Manal Omar is the acting vice president for the Middle East and Africa Center. Previously, she was regional program manager for the Middle East for Oxfam - Great Britain, where she responded to humanitarian crises in Palestine and Lebanon. Omar has extensive experience in the Middle East. She worked with Women for Women International as regional coordinator for Afghanistan, Iraq and Sudan. She also served as an international advisor for the Libya Stabilization Team in Benghazi in 2011. Omar lived in Baghdad from 2003 to 2005 and set up operations in Iraq. She launched her career as a journalist in the Middle East in 1996. UNESCO recruited her to work on one of her first lead assignments in Iraq in 1997-1998. Omar also spent more than three years with the World Bank’s development economics group. She has carried out training programs in Yemen, Bahrain, Afghanistan, Sudan, Lebanon, Palestinian Territories, Kenya and many other countries.
Omar’s activities have been profiled by the Washington Times, the Los Angeles Times, the BBC, NPR, Glamour, the London Times and Newsweek. Her articles and opinion pieces have appeared in the Guardian, the Washington Post, Foreign Policy, Azizah Magazine and Islamica Magazine.
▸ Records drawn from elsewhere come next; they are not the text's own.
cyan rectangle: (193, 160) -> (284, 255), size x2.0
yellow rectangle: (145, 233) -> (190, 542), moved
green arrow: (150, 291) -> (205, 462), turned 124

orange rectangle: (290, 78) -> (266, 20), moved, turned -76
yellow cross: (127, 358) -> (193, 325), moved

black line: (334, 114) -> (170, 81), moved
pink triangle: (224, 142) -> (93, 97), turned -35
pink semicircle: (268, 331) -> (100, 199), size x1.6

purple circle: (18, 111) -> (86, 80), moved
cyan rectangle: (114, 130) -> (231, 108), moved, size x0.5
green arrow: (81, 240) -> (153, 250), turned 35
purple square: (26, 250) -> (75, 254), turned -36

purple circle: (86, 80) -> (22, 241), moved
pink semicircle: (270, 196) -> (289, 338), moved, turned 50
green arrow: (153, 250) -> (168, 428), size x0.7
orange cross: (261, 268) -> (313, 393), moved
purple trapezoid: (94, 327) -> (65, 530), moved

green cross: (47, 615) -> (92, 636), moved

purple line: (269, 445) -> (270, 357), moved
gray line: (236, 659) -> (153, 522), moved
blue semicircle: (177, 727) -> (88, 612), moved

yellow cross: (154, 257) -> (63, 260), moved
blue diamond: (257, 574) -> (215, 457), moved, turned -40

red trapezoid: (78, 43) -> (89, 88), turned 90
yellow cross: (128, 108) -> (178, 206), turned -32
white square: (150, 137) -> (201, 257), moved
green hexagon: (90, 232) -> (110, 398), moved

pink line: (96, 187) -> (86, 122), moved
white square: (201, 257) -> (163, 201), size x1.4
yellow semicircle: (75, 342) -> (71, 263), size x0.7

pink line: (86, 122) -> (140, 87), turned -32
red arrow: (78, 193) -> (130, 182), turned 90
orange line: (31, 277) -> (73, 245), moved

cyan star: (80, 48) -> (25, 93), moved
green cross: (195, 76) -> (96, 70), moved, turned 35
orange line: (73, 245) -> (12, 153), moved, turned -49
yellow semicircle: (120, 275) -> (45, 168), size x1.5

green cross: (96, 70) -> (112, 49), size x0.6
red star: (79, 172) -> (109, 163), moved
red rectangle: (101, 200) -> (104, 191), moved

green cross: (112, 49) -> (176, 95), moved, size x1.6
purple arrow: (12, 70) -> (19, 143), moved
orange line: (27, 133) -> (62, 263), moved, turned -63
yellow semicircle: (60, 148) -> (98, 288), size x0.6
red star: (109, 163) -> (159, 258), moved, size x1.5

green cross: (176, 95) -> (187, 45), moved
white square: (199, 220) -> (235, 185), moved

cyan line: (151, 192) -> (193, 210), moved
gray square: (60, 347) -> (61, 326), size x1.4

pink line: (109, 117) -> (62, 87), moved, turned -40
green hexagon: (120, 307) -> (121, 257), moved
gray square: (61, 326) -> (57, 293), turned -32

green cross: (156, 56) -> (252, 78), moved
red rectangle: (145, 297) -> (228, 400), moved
Omar is on the advisory board of Peaceful Families Project, an organization with international reach that recognizes domestic violence is a form of oppression that affects people of all faiths. She also serves on the advisory board of Prosperty Catalyst and Women’s Voices Now. She was named among Top 500 World’s Most Influential Arabs by Arabia Business Power in 2011 and 2012, and among the 500 Most Influential Muslims in the World by Georgetown University and The Royal Islamic Strategic Studies Centre in 2009 .In 2007, Islamic Magazine named her one of the ten young visionaries shaping Islam in America. She holds a master's degree in Arab studies from Georgetown University and a bachelor's degree in international relations from George Mason University.
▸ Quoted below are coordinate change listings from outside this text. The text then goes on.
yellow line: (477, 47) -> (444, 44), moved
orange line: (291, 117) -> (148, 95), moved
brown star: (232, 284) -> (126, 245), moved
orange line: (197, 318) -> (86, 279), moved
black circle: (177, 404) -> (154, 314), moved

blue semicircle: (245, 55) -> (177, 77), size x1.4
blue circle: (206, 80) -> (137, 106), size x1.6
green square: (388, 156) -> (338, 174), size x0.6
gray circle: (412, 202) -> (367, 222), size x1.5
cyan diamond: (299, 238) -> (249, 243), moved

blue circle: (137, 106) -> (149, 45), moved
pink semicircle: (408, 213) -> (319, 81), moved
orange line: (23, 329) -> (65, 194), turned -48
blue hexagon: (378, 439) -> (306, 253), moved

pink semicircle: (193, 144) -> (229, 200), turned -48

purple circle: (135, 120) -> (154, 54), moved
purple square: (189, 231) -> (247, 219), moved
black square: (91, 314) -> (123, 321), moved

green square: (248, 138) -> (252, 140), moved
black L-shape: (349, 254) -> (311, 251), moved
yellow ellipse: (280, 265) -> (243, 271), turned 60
Partial List of Productions:
- “Islamists are Coming,” author of “Libya: Rebuilding from Scratch” chapter (2012).
- Barefoot in Baghdad: A Story of Identity -- My Own and What it Means to Be a Woman in Chaos. Sourcebooks, 2010
- "Rising to the Humanitarian Challenge in Iraq," co-author Oxfam Briefing Paper (July 30, 2007).
- "I felt more welcome in the Bible belt." Guardian, April 20, 2007.
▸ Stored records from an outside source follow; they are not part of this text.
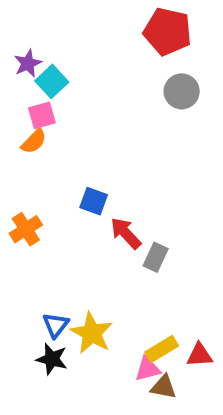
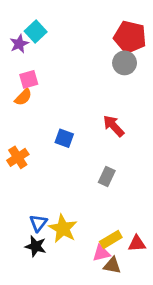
red pentagon: (168, 31) -> (130, 37), moved
cyan square: (52, 81) -> (36, 31), moved
red arrow: (126, 233) -> (114, 126), moved

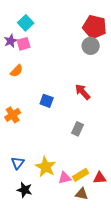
purple star: (19, 44) -> (11, 41), moved
pink square: (29, 79) -> (24, 44), moved
blue triangle: (38, 223) -> (18, 163), moved
black star: (36, 246) -> (25, 190), moved
pink triangle: (101, 253) -> (65, 178), moved

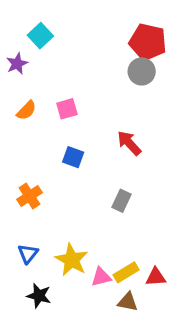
pink square: (24, 44) -> (67, 109), moved
orange cross: (13, 115) -> (30, 196), moved

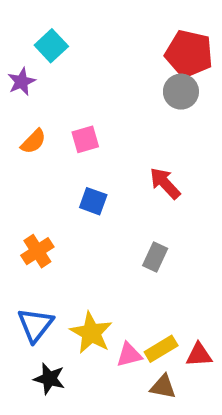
blue triangle: (28, 254) -> (35, 325), size x1.4

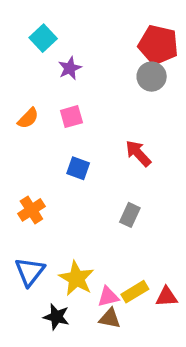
purple star: (21, 82) -> (70, 68), moved
black star: (49, 379) -> (56, 317), moved
brown triangle: (163, 387) -> (110, 318), moved

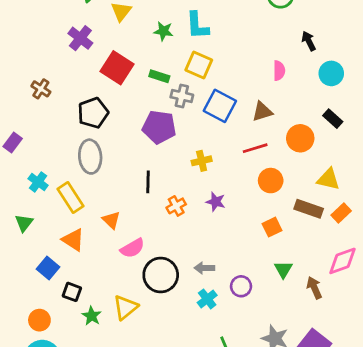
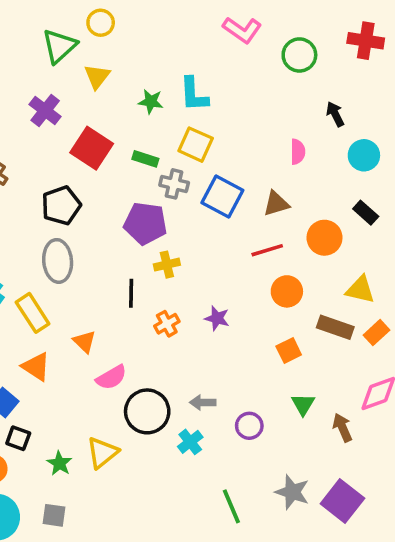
yellow cross: (202, 161) -> (167, 265), moved
black square: (72, 292) -> (18, 438), moved
cyan cross: (207, 299) -> (190, 442), moved

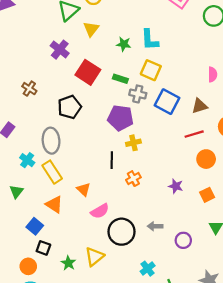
gray ellipse: (58, 261) -> (51, 141), moved
purple star: (217, 318) -> (176, 186), moved
cyan cross: (190, 442) -> (148, 269), moved

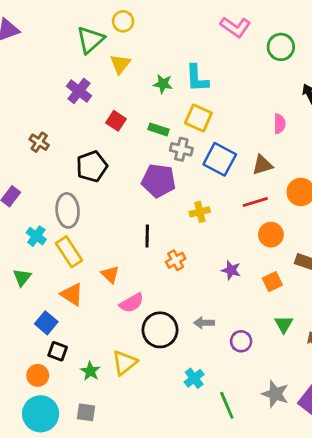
red square: (88, 72) -> (116, 121), size x0.6
yellow cross: (133, 143) -> (200, 212), moved

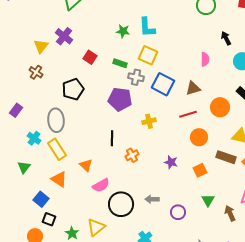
yellow triangle: (120, 64) -> (41, 46), moved

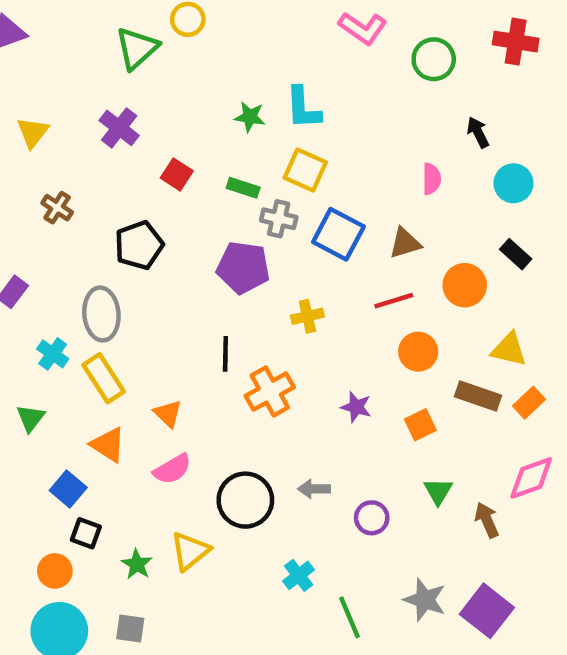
yellow triangle: (41, 46) -> (33, 132), moved
orange cross: (132, 155) -> (270, 392), size x1.5
pink semicircle: (101, 185) -> (172, 469), moved

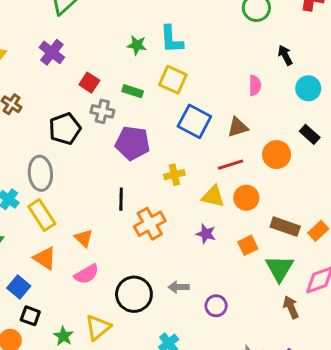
gray cross: (279, 219) -> (102, 111), moved
yellow triangle: (509, 349) -> (213, 196), moved
green triangle: (438, 491) -> (279, 268), moved, size x1.5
- "My Iraqi Wedding." Washington Post, March 19, 2006.
- "Islamic Feminism," in Encyclopedia of Activism and Social Justice, eds.G. Anderson and K. Herr (Sage, 2007).
- "Non-Governmental Organizations," in Encyclopedia of Activism and Social Justice, eds.G. Anderson and K. Herr (Sage, 2007).
- "Post Conflict and Reconstruction," in Encyclopedia of Activism and Social Justice, eds.G. Anderson and K. Herr (Sage, 2007).
- "Women, Gender and Development and Family (Modernization, Assimilation): Iran and Afghanistan," in Encyclopedia of Women and Islamic Cultures (December 2005).
- "In the Sea of National Building: Anchoring Women's Rights in the Iraqi Constitution," Critical Half (Summer 2005).
- "Windows of Opportunity: The Pursuit of Gender Equality in Post-War Iraq," (lead author/researcher) Women for Women International Briefing Paper (January 2005).
- "Men and Masculinity: Implementing Development Programs in MENA," paper presented at civil society conference in Fes, Morocco. (February 2002).
- "The Impact of Delayed Marriage on Women in MENA," Al-Raida Journal (December 2001).
- "The Marriage Mystery: Exploring Late Marriage in MENA," paper presented at the Second Mediterranean Social and Political Research Meeting, Florence (March 21-25, 2001).
- "Towards a more Inclusive Agenda for Muslim Women," Yemeni Times (April 23 2000).
- "Journalists Are Cautious in Criticizing Jordan's Tough New Press Law," The Washington Report (October/November 1997).
- "Greater awareness needed to combat growth of AIDS," The Star (December 5, 1996)
- "Palestinians recall events of the second Intifada," The Star (October 31, 1996).
- "Violence against women: Myth or reality?" The Star (October 10, 1996).